C'était en 2001, et Jonathan a été emporté par un cancer à 49 ans quelques mois plus tard. Je reste là avec ce regret de ne pas avoir eu, à l'époque, de quoi capter ce moment de grâce. Un très grand merci à Emma Jean Kelly, de l'Université Victoria à Wellington (auteure de sa biographie parue en 2015 aux Indiana University Press) et à la famille de Jonathan qui m'ont permis d'utiliser les photos ci-contre.

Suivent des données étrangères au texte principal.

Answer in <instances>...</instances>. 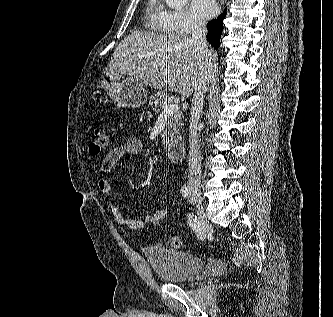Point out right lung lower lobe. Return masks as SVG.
<instances>
[{
  "instance_id": "1",
  "label": "right lung lower lobe",
  "mask_w": 333,
  "mask_h": 317,
  "mask_svg": "<svg viewBox=\"0 0 333 317\" xmlns=\"http://www.w3.org/2000/svg\"><path fill=\"white\" fill-rule=\"evenodd\" d=\"M226 16V10L220 15L216 20H212L208 23L207 29V40L211 43L215 48L219 47V40L223 30L222 21Z\"/></svg>"
}]
</instances>
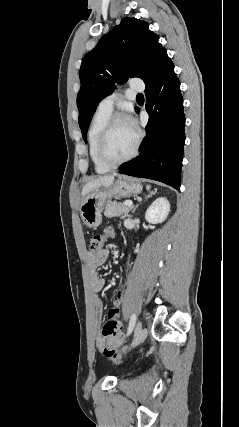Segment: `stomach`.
<instances>
[{
    "mask_svg": "<svg viewBox=\"0 0 239 427\" xmlns=\"http://www.w3.org/2000/svg\"><path fill=\"white\" fill-rule=\"evenodd\" d=\"M142 191L137 180L130 177H121L111 186L96 189L87 194L80 205V215L90 228L98 227L102 222V209L113 197H130Z\"/></svg>",
    "mask_w": 239,
    "mask_h": 427,
    "instance_id": "obj_1",
    "label": "stomach"
}]
</instances>
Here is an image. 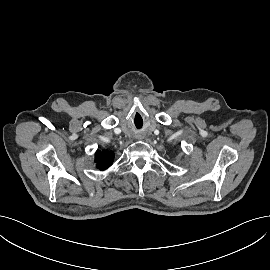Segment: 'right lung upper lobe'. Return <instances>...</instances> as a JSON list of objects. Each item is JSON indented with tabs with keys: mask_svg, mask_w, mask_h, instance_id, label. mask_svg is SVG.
Returning <instances> with one entry per match:
<instances>
[{
	"mask_svg": "<svg viewBox=\"0 0 270 270\" xmlns=\"http://www.w3.org/2000/svg\"><path fill=\"white\" fill-rule=\"evenodd\" d=\"M114 153L112 151H100L95 153L96 167L100 170H105L113 163Z\"/></svg>",
	"mask_w": 270,
	"mask_h": 270,
	"instance_id": "cb5924a9",
	"label": "right lung upper lobe"
}]
</instances>
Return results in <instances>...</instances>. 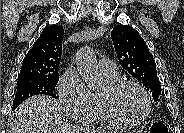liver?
<instances>
[{
	"label": "liver",
	"instance_id": "liver-1",
	"mask_svg": "<svg viewBox=\"0 0 184 133\" xmlns=\"http://www.w3.org/2000/svg\"><path fill=\"white\" fill-rule=\"evenodd\" d=\"M59 103L36 95L24 101L9 118V133H101L88 127H71L61 120Z\"/></svg>",
	"mask_w": 184,
	"mask_h": 133
}]
</instances>
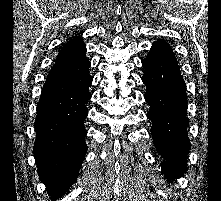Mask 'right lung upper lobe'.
<instances>
[{"label": "right lung upper lobe", "mask_w": 221, "mask_h": 201, "mask_svg": "<svg viewBox=\"0 0 221 201\" xmlns=\"http://www.w3.org/2000/svg\"><path fill=\"white\" fill-rule=\"evenodd\" d=\"M86 61V45L79 36H75L59 51L55 64H81Z\"/></svg>", "instance_id": "cb5924a9"}]
</instances>
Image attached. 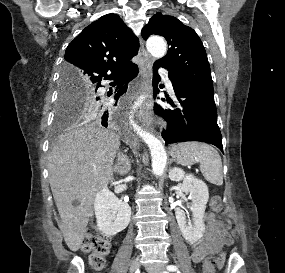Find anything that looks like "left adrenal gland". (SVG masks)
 Returning a JSON list of instances; mask_svg holds the SVG:
<instances>
[{"instance_id": "obj_1", "label": "left adrenal gland", "mask_w": 285, "mask_h": 273, "mask_svg": "<svg viewBox=\"0 0 285 273\" xmlns=\"http://www.w3.org/2000/svg\"><path fill=\"white\" fill-rule=\"evenodd\" d=\"M171 161L173 162V161H175V160L172 158Z\"/></svg>"}]
</instances>
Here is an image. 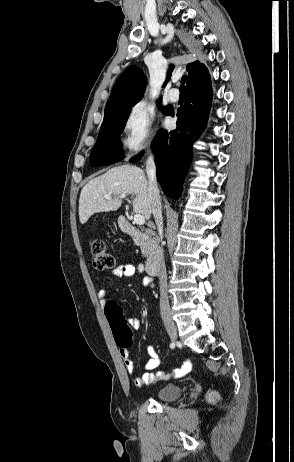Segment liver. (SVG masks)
<instances>
[{
	"label": "liver",
	"mask_w": 294,
	"mask_h": 462,
	"mask_svg": "<svg viewBox=\"0 0 294 462\" xmlns=\"http://www.w3.org/2000/svg\"><path fill=\"white\" fill-rule=\"evenodd\" d=\"M110 195V199H105ZM135 195L133 211L146 220L152 214L149 182L142 169L132 165L111 168L103 175L89 181L81 190L79 219L81 224L99 212L116 211L122 204L121 196ZM123 197V198H124Z\"/></svg>",
	"instance_id": "liver-1"
}]
</instances>
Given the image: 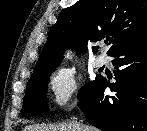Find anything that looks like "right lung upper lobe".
Returning a JSON list of instances; mask_svg holds the SVG:
<instances>
[{
  "instance_id": "cb5924a9",
  "label": "right lung upper lobe",
  "mask_w": 147,
  "mask_h": 131,
  "mask_svg": "<svg viewBox=\"0 0 147 131\" xmlns=\"http://www.w3.org/2000/svg\"><path fill=\"white\" fill-rule=\"evenodd\" d=\"M147 35V0H79L63 9L52 26L33 75L54 69L63 51L111 36V56L123 46ZM97 47H92L95 51ZM32 75V76H33Z\"/></svg>"
}]
</instances>
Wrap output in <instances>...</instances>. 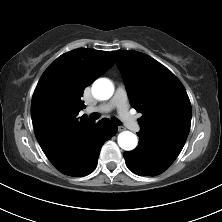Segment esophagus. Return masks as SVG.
Wrapping results in <instances>:
<instances>
[{
  "instance_id": "34e87169",
  "label": "esophagus",
  "mask_w": 222,
  "mask_h": 222,
  "mask_svg": "<svg viewBox=\"0 0 222 222\" xmlns=\"http://www.w3.org/2000/svg\"><path fill=\"white\" fill-rule=\"evenodd\" d=\"M123 130H125V128H124L123 126H118V131H119V132H121V131H123Z\"/></svg>"
}]
</instances>
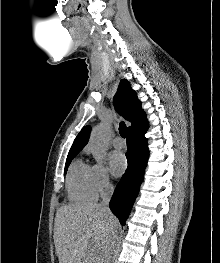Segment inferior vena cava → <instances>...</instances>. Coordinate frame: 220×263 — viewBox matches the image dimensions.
Here are the masks:
<instances>
[{
  "instance_id": "inferior-vena-cava-1",
  "label": "inferior vena cava",
  "mask_w": 220,
  "mask_h": 263,
  "mask_svg": "<svg viewBox=\"0 0 220 263\" xmlns=\"http://www.w3.org/2000/svg\"><path fill=\"white\" fill-rule=\"evenodd\" d=\"M113 190H114L113 186L111 184H108L106 186V192L102 194V202L100 206L108 214H112L109 209V202L111 200ZM116 240H117V230L112 231L111 235H109V237L107 238L106 245H105L104 263H110L111 254L114 250Z\"/></svg>"
}]
</instances>
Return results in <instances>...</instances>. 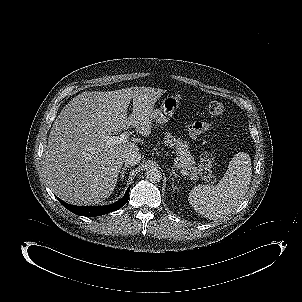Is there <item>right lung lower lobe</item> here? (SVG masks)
Segmentation results:
<instances>
[{
  "label": "right lung lower lobe",
  "instance_id": "98d812e1",
  "mask_svg": "<svg viewBox=\"0 0 302 302\" xmlns=\"http://www.w3.org/2000/svg\"><path fill=\"white\" fill-rule=\"evenodd\" d=\"M129 190L130 187L127 189L126 194L122 199L119 201L110 204V205H105V206H75V205H70L62 201L61 199L57 198L59 202L69 211L72 213H75L77 215L81 216H99V215H104L112 211H116L117 209L121 208L124 206V204L128 201L129 199Z\"/></svg>",
  "mask_w": 302,
  "mask_h": 302
}]
</instances>
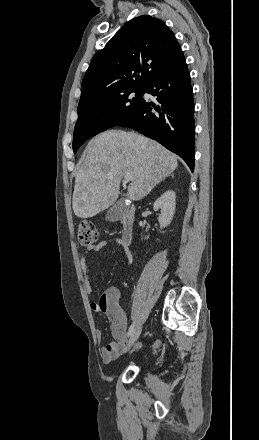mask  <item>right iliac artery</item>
I'll return each mask as SVG.
<instances>
[{
    "instance_id": "1",
    "label": "right iliac artery",
    "mask_w": 259,
    "mask_h": 440,
    "mask_svg": "<svg viewBox=\"0 0 259 440\" xmlns=\"http://www.w3.org/2000/svg\"><path fill=\"white\" fill-rule=\"evenodd\" d=\"M133 330H134V323L130 326V328H129V330H128V334H127L128 337L132 335Z\"/></svg>"
}]
</instances>
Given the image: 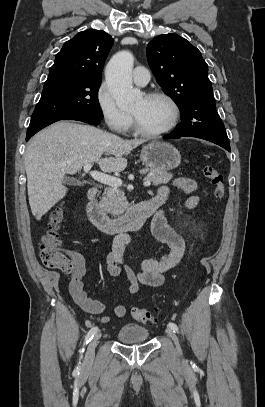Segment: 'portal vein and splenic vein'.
Masks as SVG:
<instances>
[{"label":"portal vein and splenic vein","mask_w":265,"mask_h":407,"mask_svg":"<svg viewBox=\"0 0 265 407\" xmlns=\"http://www.w3.org/2000/svg\"><path fill=\"white\" fill-rule=\"evenodd\" d=\"M92 163H88L86 165H84V172L85 173H89V175L96 181L102 183V184H106L109 185L111 187H119L122 185V180L115 177V176H111L102 172H98V171H92ZM143 185L145 187H149L151 185V181L150 180H145Z\"/></svg>","instance_id":"18ae733b"}]
</instances>
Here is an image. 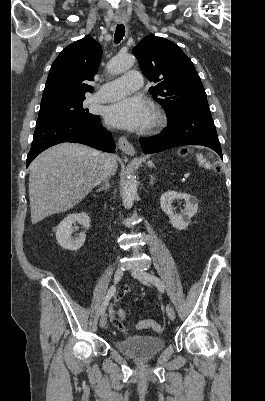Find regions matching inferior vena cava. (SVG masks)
<instances>
[{
    "label": "inferior vena cava",
    "instance_id": "inferior-vena-cava-1",
    "mask_svg": "<svg viewBox=\"0 0 265 401\" xmlns=\"http://www.w3.org/2000/svg\"><path fill=\"white\" fill-rule=\"evenodd\" d=\"M113 162H114V156H111V154H105V168L103 170V174L100 180H105V178H108L110 174H113L112 172Z\"/></svg>",
    "mask_w": 265,
    "mask_h": 401
}]
</instances>
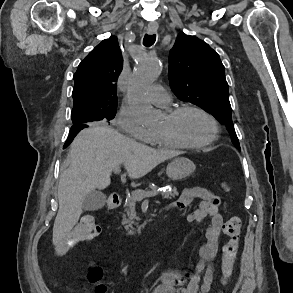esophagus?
Here are the masks:
<instances>
[{"label": "esophagus", "instance_id": "obj_1", "mask_svg": "<svg viewBox=\"0 0 293 293\" xmlns=\"http://www.w3.org/2000/svg\"><path fill=\"white\" fill-rule=\"evenodd\" d=\"M157 29H158L157 25L151 24V25L148 26L147 31H148L149 34H154V33H156Z\"/></svg>", "mask_w": 293, "mask_h": 293}]
</instances>
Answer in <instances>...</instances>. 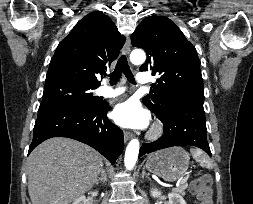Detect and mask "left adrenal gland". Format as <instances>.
Instances as JSON below:
<instances>
[{"label":"left adrenal gland","mask_w":253,"mask_h":204,"mask_svg":"<svg viewBox=\"0 0 253 204\" xmlns=\"http://www.w3.org/2000/svg\"><path fill=\"white\" fill-rule=\"evenodd\" d=\"M141 177L142 178L146 177L149 181L151 180L149 174L145 172V167H143Z\"/></svg>","instance_id":"obj_1"}]
</instances>
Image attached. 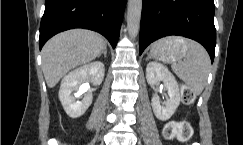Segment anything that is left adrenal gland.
I'll return each instance as SVG.
<instances>
[{"mask_svg": "<svg viewBox=\"0 0 243 145\" xmlns=\"http://www.w3.org/2000/svg\"><path fill=\"white\" fill-rule=\"evenodd\" d=\"M150 58V55L148 54V57L146 58V60H148Z\"/></svg>", "mask_w": 243, "mask_h": 145, "instance_id": "1", "label": "left adrenal gland"}]
</instances>
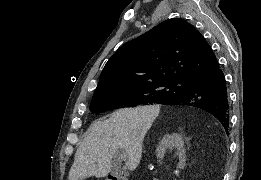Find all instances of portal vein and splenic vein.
<instances>
[{"label":"portal vein and splenic vein","mask_w":261,"mask_h":180,"mask_svg":"<svg viewBox=\"0 0 261 180\" xmlns=\"http://www.w3.org/2000/svg\"><path fill=\"white\" fill-rule=\"evenodd\" d=\"M120 158L121 160H124V162H127V154H125V152H122V154H120Z\"/></svg>","instance_id":"18ae733b"}]
</instances>
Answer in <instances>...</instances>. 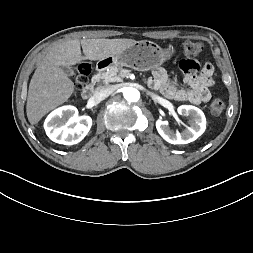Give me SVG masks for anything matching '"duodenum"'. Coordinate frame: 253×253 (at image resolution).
Segmentation results:
<instances>
[{
    "mask_svg": "<svg viewBox=\"0 0 253 253\" xmlns=\"http://www.w3.org/2000/svg\"><path fill=\"white\" fill-rule=\"evenodd\" d=\"M100 71H101V68H98L97 69V72L95 74V76L92 78V80L90 81L89 84H87L83 91H82V97L84 99H89L91 96H92V93L95 89V85H96V82L98 81L99 79V74H100Z\"/></svg>",
    "mask_w": 253,
    "mask_h": 253,
    "instance_id": "410a0bca",
    "label": "duodenum"
}]
</instances>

Le second moment se rapporte à une histoire que m'avait racontée le cinéaste et écrivain chinois Dai Sijie lors d'une promenade dans les rues d'Auckland, à l'occasion d'un festival littéraire auquel il avait été convié. Il me parlait de la genèse de ce livre qui l'a fait connaître en France, Balzac et la petite tailleuse chinoise, qui aurait dû être un film au départ (il sera adapté au cinéma deux ans plus tard), mais qu'il a finalement décidé de publier d'abord, en l'écrivant directement en français, une façon de rendre hommage à son pays d'accueil et de lui montrer qu'il pouvait en être digne. Il y a au début du livre ce passage où l'on voit ces deux jeunes hommes, retenus dans un camp de rééducation dans la montagne, que l'on charge d'aller voir un film guimauve coréen à quelques jours de marche du camp, dans le but de pouvoir ensuite venir le raconter aux villageois. Dai Sijie me disait que c'est bien ce qu'il avait fait à l'époque, avec le détail formidable suivant : lui et son ami se partageaient en fait le travail, l'un fermait les yeux et n'écoutait que la bande-son, tandis que l'autre se bouchait les oreilles pour se concentrer sur les images et regardait donc un film muet. Cela leur permettait de mieux capter tous les détails du film et d'ainsi mieux le rapporter aux habitants du village. Cela a sans doute contribué à faire de Dai Sijie un auteur aussi attentif aux subtilités de l'image, qu'il peigne avec une caméra ou un clavier.
Si ces corps-à-corps musique+cinéma muet vous tentent, réservez vos quatre premiers jours de juin prochain à San Francisco, le Silent Film Festival 2017 vous attend au Castro.